> **Task requirements**
Your answer must be an exact copy of the entries, containing no images.

-------- Extracted records --------

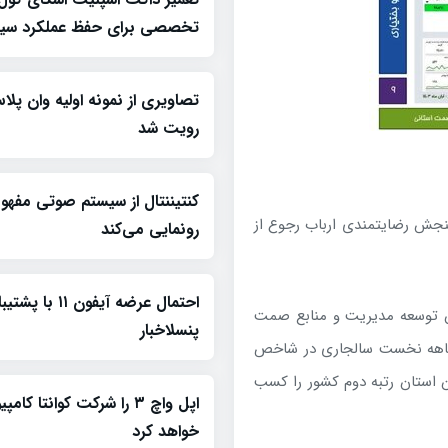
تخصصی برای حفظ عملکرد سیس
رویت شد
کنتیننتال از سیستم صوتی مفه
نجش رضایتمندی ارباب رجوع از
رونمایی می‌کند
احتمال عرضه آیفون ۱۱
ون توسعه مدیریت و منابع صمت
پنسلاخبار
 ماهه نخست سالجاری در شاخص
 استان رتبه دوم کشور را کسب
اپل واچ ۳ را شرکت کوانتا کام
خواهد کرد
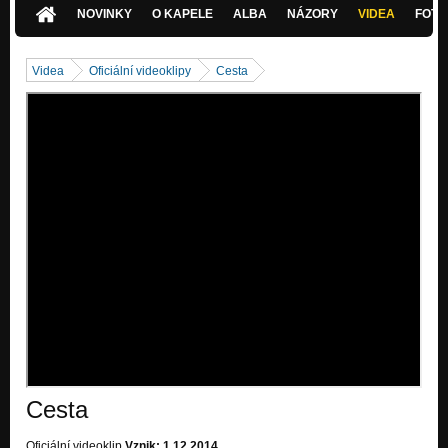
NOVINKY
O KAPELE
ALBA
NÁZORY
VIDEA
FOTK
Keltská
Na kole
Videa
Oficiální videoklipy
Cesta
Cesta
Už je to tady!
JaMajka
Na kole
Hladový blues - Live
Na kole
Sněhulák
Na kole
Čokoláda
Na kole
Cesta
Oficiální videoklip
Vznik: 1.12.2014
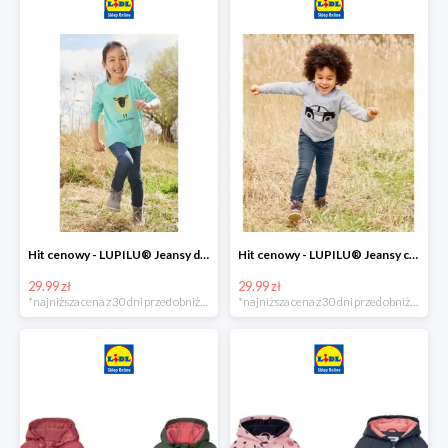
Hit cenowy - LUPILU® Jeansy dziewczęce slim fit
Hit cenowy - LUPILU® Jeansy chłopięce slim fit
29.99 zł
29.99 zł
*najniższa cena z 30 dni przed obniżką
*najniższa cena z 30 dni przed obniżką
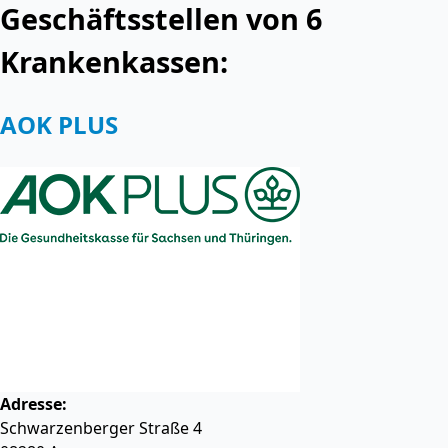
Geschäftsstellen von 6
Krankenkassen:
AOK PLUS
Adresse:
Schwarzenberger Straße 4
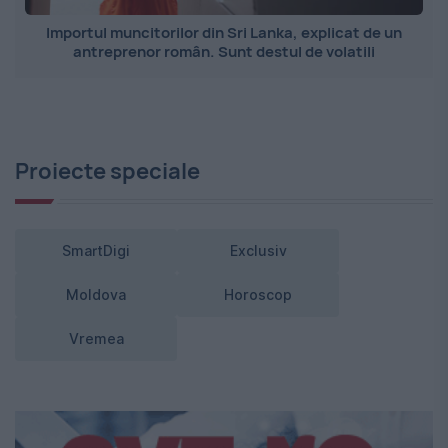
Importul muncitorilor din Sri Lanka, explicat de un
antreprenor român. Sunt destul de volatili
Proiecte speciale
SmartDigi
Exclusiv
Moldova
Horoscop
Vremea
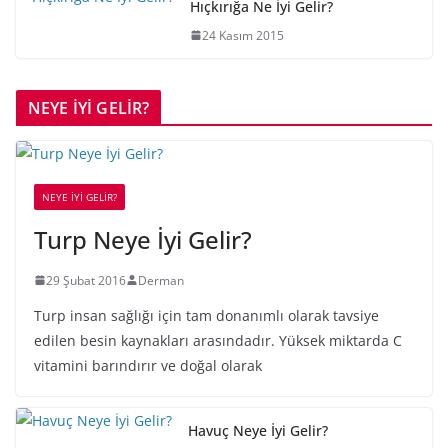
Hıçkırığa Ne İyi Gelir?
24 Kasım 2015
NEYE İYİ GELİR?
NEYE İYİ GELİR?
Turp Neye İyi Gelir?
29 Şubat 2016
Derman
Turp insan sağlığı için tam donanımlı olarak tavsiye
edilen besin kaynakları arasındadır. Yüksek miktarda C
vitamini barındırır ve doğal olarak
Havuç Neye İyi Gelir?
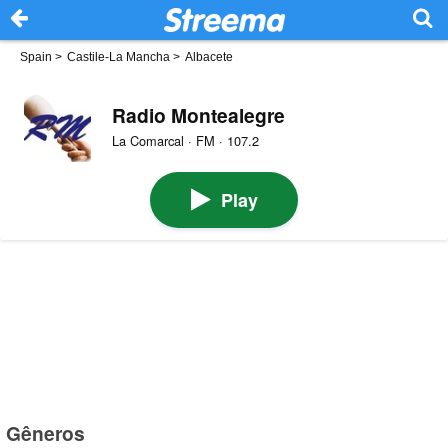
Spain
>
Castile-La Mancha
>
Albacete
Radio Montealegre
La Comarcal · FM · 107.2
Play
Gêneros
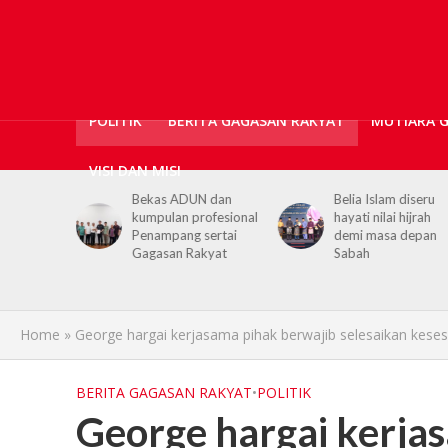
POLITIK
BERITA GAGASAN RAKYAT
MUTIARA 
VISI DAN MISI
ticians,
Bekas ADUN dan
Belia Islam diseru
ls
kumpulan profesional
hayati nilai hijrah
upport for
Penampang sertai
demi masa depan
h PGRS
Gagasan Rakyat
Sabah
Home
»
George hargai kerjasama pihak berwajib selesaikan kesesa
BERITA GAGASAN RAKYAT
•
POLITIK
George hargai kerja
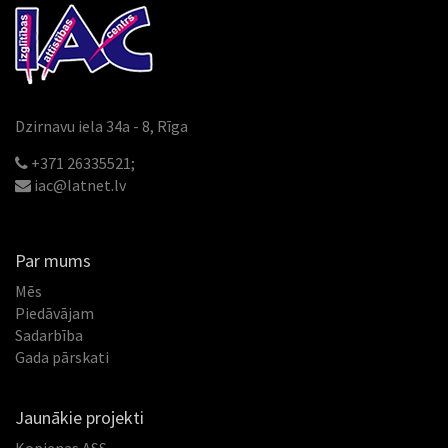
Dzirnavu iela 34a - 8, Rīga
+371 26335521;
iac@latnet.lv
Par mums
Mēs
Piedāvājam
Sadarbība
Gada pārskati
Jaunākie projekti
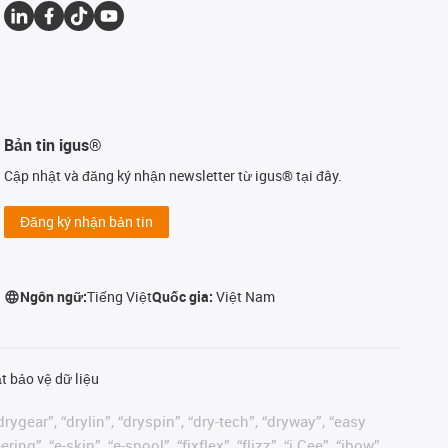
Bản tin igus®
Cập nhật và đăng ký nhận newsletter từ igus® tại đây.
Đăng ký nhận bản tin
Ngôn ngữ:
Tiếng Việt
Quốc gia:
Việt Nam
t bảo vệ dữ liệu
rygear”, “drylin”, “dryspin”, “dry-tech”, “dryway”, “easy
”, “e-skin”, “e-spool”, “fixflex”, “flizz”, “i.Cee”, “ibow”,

--------

> **Exercise answer**
تخصصی برای حفظ عملکرد سیس
رویت شد
کنتیننتال از سیستم صوتی مفه
نجش رضایتمندی ارباب رجوع از
رونمایی می‌کند
احتمال عرضه آیفون ۱۱
ون توسعه مدیریت و منابع صمت
پنسلاخبار
 ماهه نخست سالجاری در شاخص
 استان رتبه دوم کشور را کسب
اپل واچ ۳ را شرکت کوانتا کام
خواهد کرد
NOVINKY
O KAPELE
ALBA
NÁZORY
VIDEA
FOTK
Keltská
Na kole
Videa
Oficiální videoklipy
Cesta
Cesta
Už je to tady!
JaMajka
Na kole
Hladový blues - Live
Na kole
Sněhulák
Na kole
Čokoláda
Na kole
Cesta
Oficiální videoklip
Vznik: 1.12.2014
Hit cenowy - LUPILU® Jeansy dziewczęce slim fit
Hit cenowy - LUPILU® Jeansy chłopięce slim fit
29.99 zł
29.99 zł
*najniższa cena z 30 dni przed obniżką
*najniższa cena z 30 dni przed obniżką
Geschäftsstellen von 6
Krankenkassen:
AOK PLUS
Adresse:
Schwarzenberger Straße 4
Importul muncitorilor din Sri Lanka, explicat de un
antreprenor român. Sunt destul de volatili
Proiecte speciale
SmartDigi
Exclusiv
Moldova
Horoscop
Vremea
Hıçkırığa Ne İyi Gelir?
24 Kasım 2015
NEYE İYİ GELİR?
NEYE İYİ GELİR?
Turp Neye İyi Gelir?
29 Şubat 2016
Derman
Turp insan sağlığı için tam donanımlı olarak tavsiye
edilen besin kaynakları arasındadır. Yüksek miktarda C
vitamini barındırır ve doğal olarak
Havuç Neye İyi Gelir?
Spain
>
Castile-La Mancha
>
Albacete
Radio Montealegre
La Comarcal · FM · 107.2
Play
Gêneros
POLITIK
BERITA GAGASAN RAKYAT
MUTIARA 
VISI DAN MISI
ticians,
Bekas ADUN dan
Belia Islam diseru
ls
kumpulan profesional
hayati nilai hijrah
upport for
Penampang sertai
demi masa depan
h PGRS
Gagasan Rakyat
Sabah
Home
»
George hargai kerjasama pihak berwajib selesaikan kesesa
BERITA GAGASAN RAKYAT
•
POLITIK
George hargai kerja
Dzirnavu iela 34a - 8, Rīga
+371 26335521;
iac@latnet.lv
Par mums
Mēs
Piedāvājam
Sadarbība
Gada pārskati
Jaunākie projekti
Bản tin igus®
Cập nhật và đăng ký nhận newsletter từ igus® tại đây.
Đăng ký nhận bản tin
Ngôn ngữ:
Tiếng Việt
Quốc gia:
Việt Nam
t bảo vệ dữ liệu
rygear”, “drylin”, “dryspin”, “dry-tech”, “dryway”, “easy
”, “e-skin”, “e-spool”, “fixflex”, “flizz”, “i.Cee”, “ibow”,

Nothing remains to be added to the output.